> [Exercise brief]: From the records below, please print only the lines from the one containing "lagi ke Pusat" through the one containing "cuenta con un", both included. Skip the pictures.

> [Data under study]:

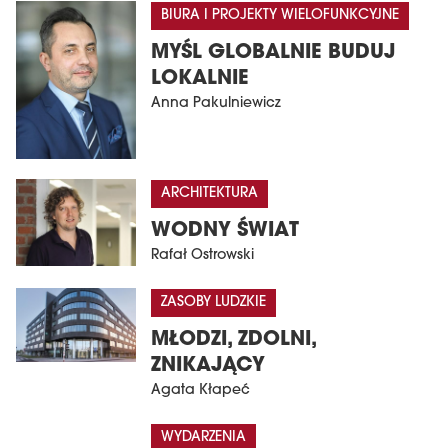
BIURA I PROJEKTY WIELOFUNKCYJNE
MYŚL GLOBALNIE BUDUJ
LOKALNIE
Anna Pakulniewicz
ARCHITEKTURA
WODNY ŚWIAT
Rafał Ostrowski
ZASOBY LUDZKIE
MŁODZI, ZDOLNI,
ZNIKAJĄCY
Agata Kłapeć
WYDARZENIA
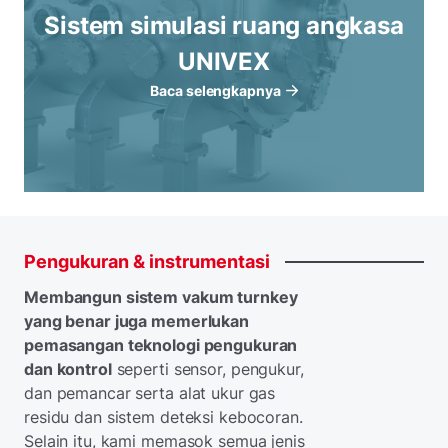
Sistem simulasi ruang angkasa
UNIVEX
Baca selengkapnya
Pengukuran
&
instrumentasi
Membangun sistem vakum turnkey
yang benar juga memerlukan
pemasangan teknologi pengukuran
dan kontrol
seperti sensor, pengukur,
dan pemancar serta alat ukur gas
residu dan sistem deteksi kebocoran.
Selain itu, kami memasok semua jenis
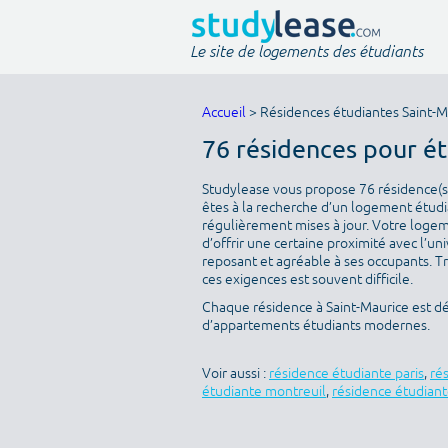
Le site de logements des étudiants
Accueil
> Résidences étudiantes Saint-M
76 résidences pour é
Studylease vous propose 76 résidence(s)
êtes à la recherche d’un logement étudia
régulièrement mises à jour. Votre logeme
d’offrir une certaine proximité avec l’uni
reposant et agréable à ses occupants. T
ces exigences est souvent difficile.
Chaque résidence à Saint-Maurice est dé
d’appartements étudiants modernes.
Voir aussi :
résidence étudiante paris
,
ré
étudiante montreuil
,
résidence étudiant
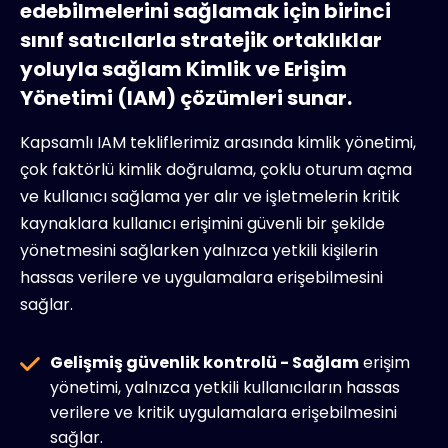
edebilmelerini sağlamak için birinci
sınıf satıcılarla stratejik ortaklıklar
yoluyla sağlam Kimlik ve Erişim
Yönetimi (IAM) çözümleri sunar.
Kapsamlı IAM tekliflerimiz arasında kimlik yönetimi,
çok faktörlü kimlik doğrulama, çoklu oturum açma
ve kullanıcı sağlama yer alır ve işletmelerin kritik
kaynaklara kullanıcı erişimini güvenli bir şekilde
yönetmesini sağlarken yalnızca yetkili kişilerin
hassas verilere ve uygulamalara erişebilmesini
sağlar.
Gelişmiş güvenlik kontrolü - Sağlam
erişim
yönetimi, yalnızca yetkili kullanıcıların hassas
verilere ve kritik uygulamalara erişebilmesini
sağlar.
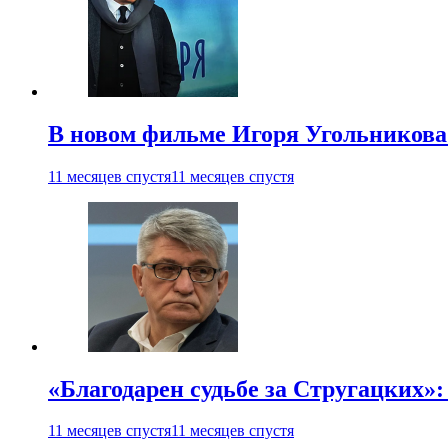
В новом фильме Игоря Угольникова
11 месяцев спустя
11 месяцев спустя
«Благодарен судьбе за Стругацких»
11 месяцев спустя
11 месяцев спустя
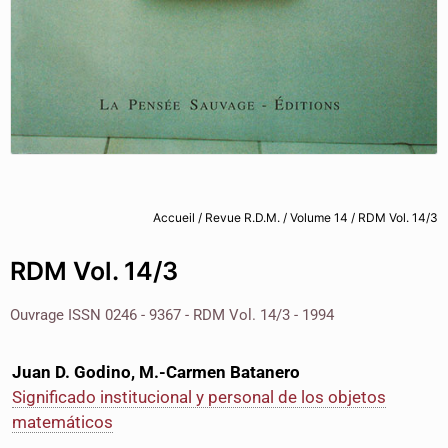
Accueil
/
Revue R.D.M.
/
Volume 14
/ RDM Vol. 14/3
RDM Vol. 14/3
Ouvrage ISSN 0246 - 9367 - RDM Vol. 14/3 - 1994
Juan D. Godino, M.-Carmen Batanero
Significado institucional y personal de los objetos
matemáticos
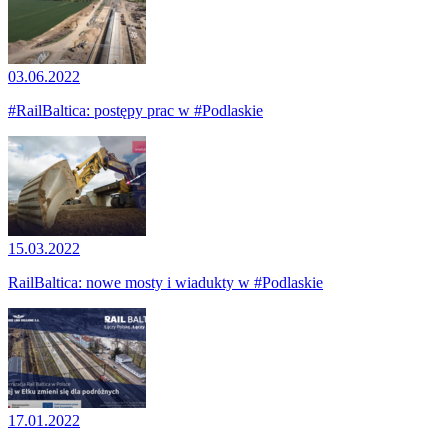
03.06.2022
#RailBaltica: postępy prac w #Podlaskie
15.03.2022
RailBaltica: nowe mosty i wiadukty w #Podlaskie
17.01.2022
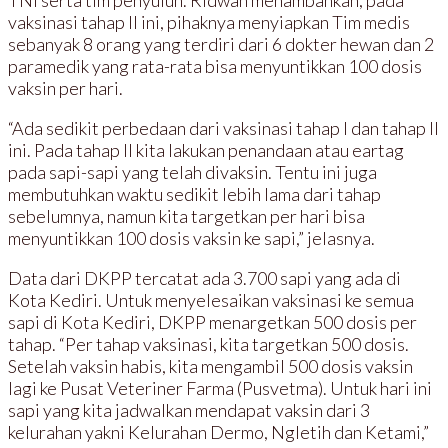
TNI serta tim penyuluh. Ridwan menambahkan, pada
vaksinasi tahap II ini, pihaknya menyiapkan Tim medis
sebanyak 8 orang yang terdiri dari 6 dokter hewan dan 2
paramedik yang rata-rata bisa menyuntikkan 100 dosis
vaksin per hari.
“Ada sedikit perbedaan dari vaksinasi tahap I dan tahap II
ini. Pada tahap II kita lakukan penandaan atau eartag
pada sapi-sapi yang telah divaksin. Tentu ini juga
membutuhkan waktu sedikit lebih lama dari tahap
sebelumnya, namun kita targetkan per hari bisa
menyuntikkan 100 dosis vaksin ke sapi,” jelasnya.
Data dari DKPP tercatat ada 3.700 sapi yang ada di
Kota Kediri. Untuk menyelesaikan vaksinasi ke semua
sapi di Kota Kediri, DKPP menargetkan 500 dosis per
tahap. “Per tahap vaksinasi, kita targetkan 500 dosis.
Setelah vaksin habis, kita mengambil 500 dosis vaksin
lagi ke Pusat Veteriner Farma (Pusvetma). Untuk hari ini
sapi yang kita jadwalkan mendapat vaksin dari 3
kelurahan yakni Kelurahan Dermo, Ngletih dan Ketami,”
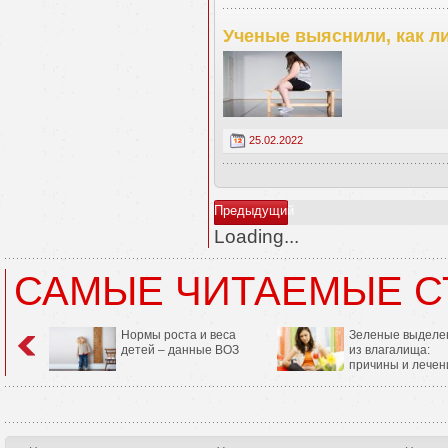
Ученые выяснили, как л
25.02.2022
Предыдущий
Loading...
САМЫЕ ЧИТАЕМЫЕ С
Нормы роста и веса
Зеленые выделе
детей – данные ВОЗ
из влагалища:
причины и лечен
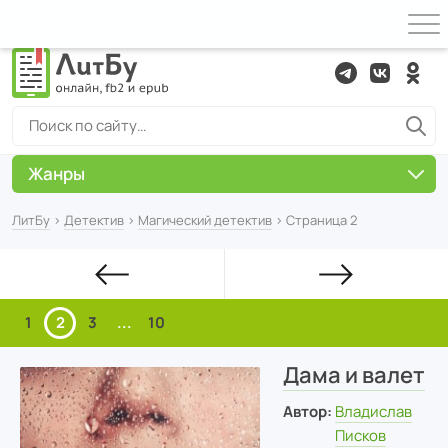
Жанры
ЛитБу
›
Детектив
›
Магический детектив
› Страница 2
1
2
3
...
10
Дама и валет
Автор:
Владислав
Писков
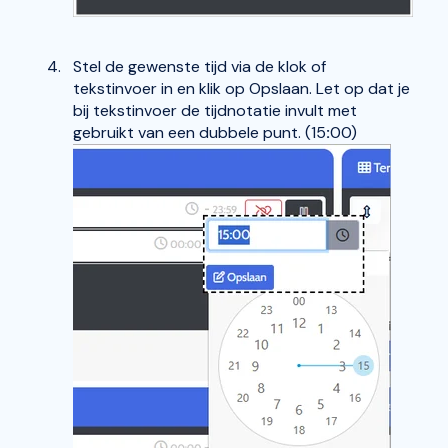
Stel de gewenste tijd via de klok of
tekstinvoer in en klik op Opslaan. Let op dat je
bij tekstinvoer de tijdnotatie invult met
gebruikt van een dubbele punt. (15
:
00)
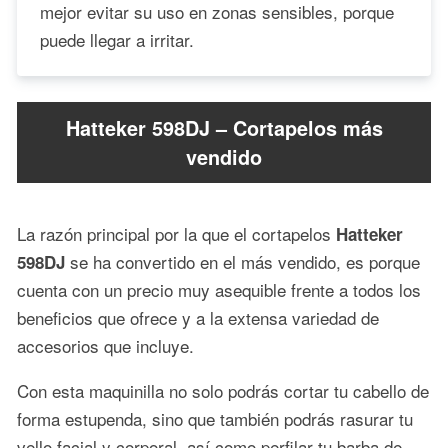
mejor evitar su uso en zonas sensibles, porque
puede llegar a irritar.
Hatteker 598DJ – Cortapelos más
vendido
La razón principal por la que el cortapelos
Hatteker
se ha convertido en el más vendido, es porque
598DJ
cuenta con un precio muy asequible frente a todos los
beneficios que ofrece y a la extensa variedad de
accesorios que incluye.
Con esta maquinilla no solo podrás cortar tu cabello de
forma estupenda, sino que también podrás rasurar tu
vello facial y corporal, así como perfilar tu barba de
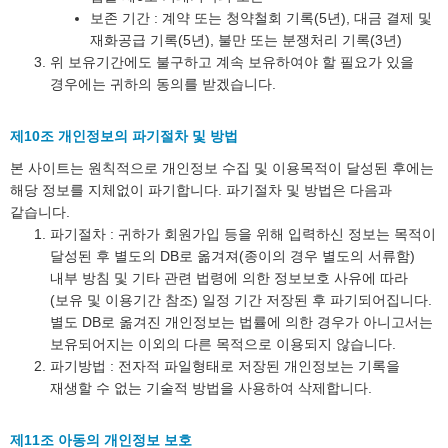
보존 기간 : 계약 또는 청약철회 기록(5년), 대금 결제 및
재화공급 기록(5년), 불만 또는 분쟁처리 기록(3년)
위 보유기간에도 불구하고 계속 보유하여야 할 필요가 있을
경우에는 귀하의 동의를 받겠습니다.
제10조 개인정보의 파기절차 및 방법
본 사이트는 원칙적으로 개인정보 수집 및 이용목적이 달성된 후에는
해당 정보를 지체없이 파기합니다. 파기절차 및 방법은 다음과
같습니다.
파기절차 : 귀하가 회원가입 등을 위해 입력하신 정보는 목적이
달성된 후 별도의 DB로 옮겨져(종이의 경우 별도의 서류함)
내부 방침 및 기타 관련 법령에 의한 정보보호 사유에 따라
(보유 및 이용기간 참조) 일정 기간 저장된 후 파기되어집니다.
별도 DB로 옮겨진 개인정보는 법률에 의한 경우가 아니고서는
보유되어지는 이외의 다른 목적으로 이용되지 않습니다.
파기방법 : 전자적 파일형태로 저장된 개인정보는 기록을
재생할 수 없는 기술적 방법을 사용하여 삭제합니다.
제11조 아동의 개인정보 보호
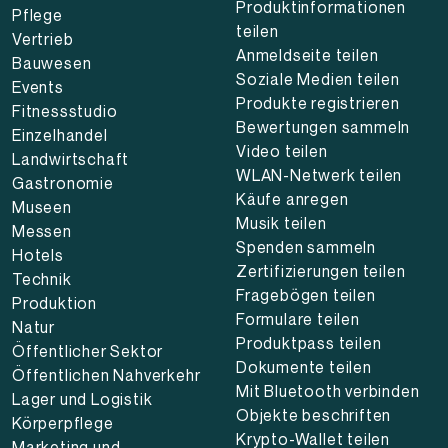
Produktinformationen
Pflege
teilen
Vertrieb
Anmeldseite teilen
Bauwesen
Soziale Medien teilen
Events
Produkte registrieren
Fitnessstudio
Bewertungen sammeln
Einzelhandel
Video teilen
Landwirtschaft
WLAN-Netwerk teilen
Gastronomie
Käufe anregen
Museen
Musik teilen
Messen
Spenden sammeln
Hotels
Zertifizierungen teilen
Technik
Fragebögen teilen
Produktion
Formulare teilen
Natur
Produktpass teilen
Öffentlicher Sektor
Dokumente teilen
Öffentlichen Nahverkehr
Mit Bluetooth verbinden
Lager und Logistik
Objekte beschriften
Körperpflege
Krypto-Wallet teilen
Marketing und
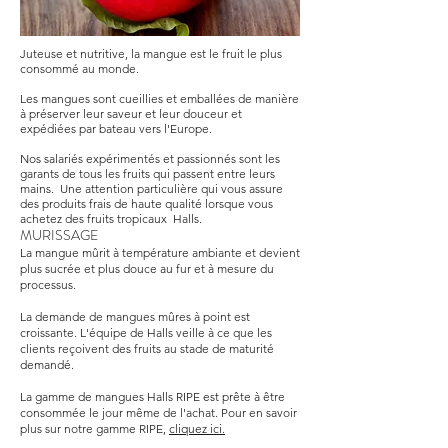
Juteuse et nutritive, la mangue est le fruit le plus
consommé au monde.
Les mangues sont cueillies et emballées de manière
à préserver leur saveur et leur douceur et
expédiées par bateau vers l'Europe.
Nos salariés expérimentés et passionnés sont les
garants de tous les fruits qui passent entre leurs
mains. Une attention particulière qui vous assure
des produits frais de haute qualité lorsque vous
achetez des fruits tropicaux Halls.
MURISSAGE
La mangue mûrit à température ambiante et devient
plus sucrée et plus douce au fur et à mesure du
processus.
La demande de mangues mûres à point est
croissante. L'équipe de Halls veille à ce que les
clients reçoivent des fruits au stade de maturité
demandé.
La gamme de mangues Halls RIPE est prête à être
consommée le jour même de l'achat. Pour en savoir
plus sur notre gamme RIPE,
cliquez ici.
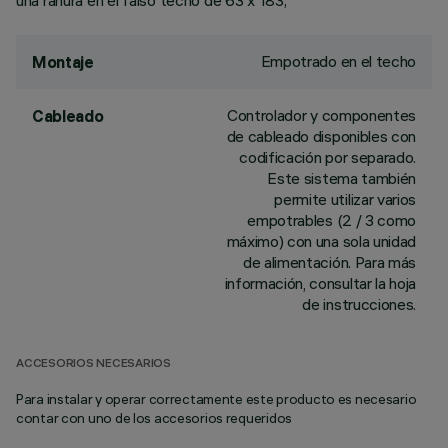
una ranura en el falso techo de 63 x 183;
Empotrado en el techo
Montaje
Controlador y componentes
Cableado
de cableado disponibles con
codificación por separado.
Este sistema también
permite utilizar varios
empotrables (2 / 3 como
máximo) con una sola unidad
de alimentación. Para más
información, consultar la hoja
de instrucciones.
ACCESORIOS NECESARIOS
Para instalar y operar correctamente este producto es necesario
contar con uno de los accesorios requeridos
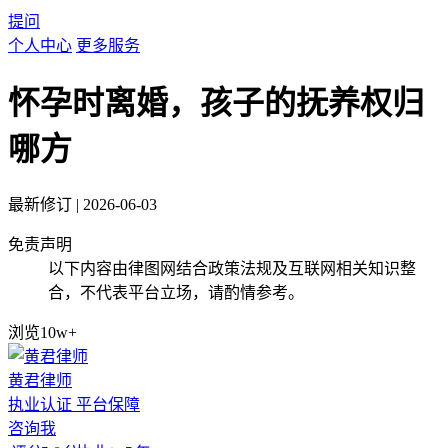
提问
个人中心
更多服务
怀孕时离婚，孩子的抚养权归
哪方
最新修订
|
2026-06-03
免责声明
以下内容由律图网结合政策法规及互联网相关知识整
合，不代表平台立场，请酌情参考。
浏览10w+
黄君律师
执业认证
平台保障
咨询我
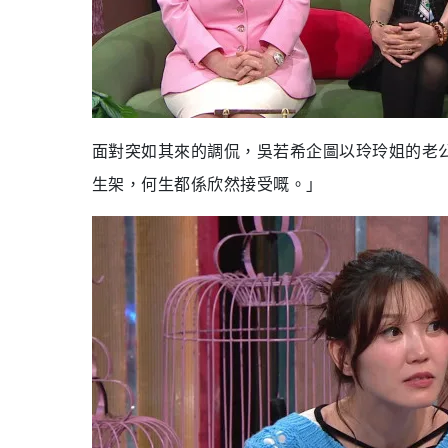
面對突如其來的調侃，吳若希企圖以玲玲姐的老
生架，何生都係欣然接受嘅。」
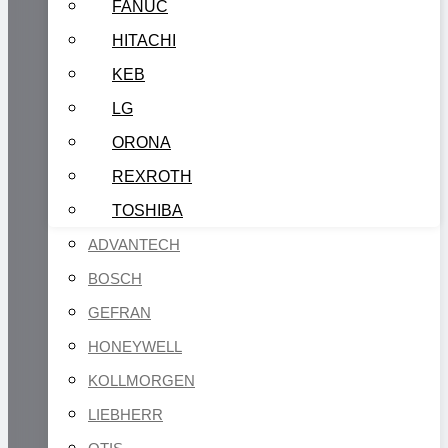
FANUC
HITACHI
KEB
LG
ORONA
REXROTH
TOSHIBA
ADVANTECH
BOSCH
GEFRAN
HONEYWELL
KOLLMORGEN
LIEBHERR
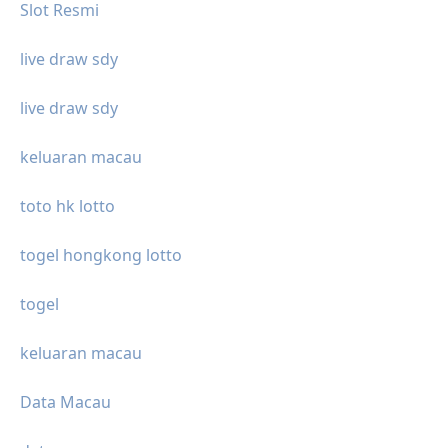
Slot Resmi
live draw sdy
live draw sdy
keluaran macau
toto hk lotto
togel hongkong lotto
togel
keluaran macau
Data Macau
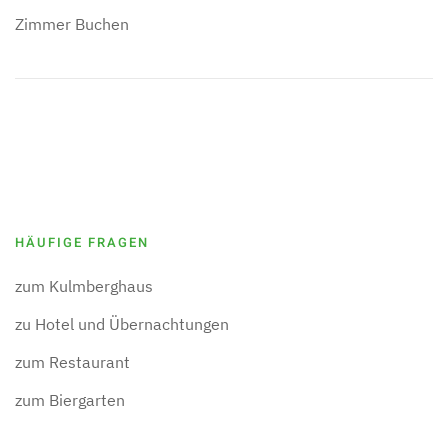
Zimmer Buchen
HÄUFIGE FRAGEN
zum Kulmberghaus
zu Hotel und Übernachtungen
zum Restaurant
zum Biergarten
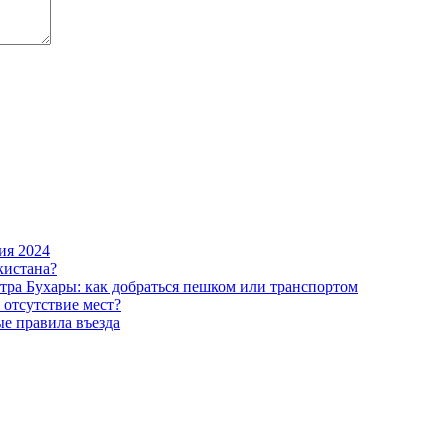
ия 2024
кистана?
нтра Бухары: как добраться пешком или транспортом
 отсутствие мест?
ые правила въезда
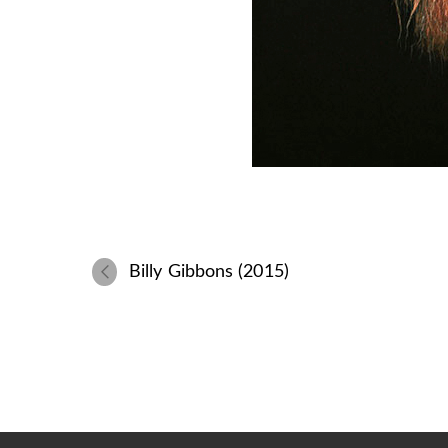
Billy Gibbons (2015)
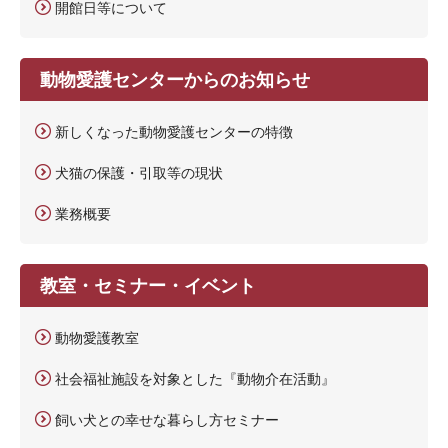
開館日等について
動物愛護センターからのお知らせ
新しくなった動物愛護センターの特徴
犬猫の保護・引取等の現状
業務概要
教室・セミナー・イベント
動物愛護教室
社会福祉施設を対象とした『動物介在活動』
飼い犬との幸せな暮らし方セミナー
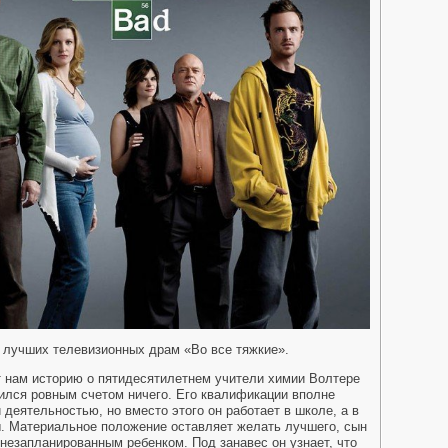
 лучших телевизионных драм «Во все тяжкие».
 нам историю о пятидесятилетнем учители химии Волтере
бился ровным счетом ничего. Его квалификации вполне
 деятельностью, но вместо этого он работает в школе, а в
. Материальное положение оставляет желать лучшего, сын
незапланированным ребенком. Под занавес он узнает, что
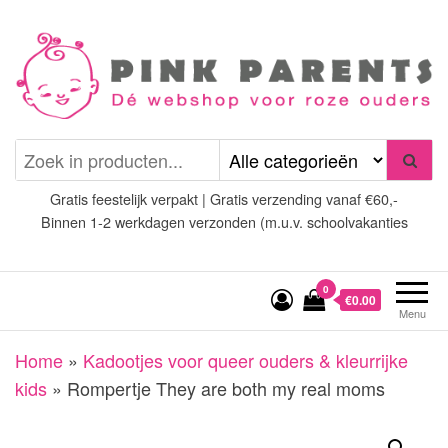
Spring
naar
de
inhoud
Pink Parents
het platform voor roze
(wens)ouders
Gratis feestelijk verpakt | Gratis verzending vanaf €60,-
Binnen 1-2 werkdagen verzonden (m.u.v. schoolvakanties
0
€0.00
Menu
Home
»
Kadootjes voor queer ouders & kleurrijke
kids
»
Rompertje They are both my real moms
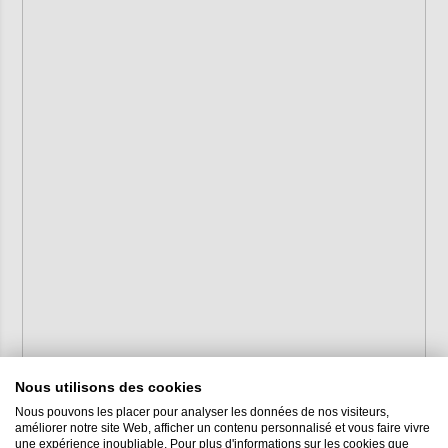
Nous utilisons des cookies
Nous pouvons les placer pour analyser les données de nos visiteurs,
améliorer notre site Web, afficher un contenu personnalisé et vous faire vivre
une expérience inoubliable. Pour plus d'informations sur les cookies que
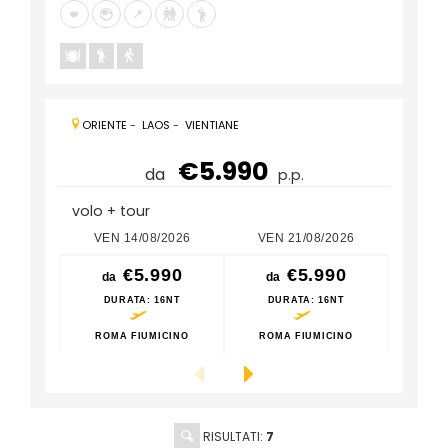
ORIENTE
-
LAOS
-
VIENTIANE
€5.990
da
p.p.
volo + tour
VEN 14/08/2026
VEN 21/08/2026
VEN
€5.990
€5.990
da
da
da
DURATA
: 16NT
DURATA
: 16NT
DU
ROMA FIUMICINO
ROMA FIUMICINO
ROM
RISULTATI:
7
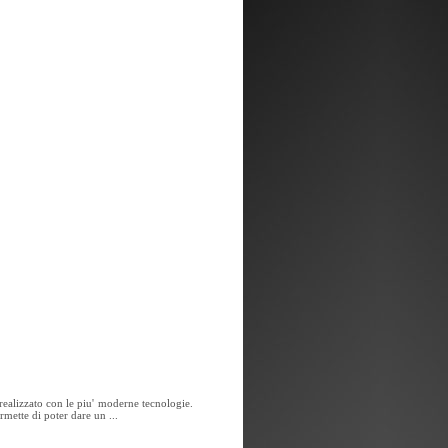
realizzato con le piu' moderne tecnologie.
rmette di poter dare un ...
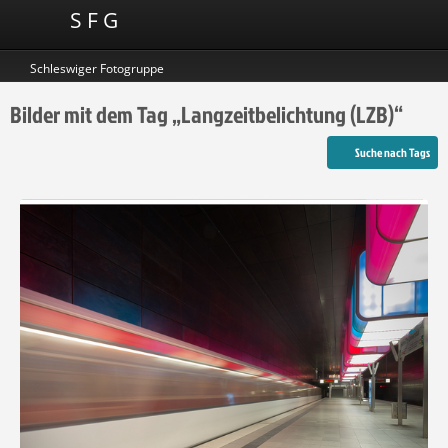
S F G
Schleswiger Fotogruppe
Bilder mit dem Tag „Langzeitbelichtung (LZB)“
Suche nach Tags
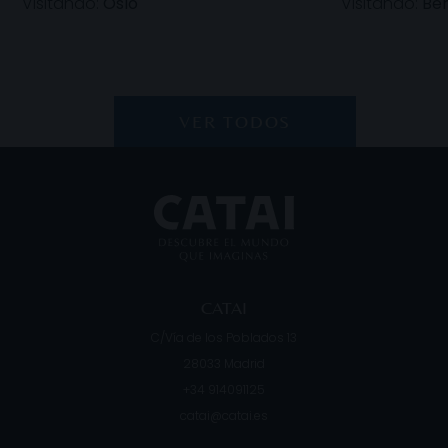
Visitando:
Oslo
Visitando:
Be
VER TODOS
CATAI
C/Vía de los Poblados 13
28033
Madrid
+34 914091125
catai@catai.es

> [Written answer]:
lagi ke Pusat Veteriner Farma (Pusvetma). Untuk hari ini
sapi yang kita jadwalkan mendapat vaksin dari 3
kelurahan yakni Kelurahan Dermo, Ngletih dan Ketami,”
Ученые выяснили, как л
25.02.2022
Предыдущий
Loading...
САМЫЕ ЧИТАЕМЫЕ С
Нормы роста и веса
Зеленые выделе
детей – данные ВОЗ
из влагалища:
причины и лечен
Жанры
ЛитБу
›
Детектив
›
Магический детектив
› Страница 2
1
2
3
...
10
Дама и валет
Автор:
Владислав
Писков
Stel de gewenste tijd via de klok of
tekstinvoer in en klik op Opslaan. Let op dat je
bij tekstinvoer de tijdnotatie invult met
gebruikt van een dubbele punt. (15
:
00)
mejor evitar su uso en zonas sensibles, porque
puede llegar a irritar.
Hatteker 598DJ – Cortapelos más
vendido
La razón principal por la que el cortapelos
Hatteker
se ha convertido en el más vendido, es porque
598DJ
cuenta con un precio muy asequible frente a todos los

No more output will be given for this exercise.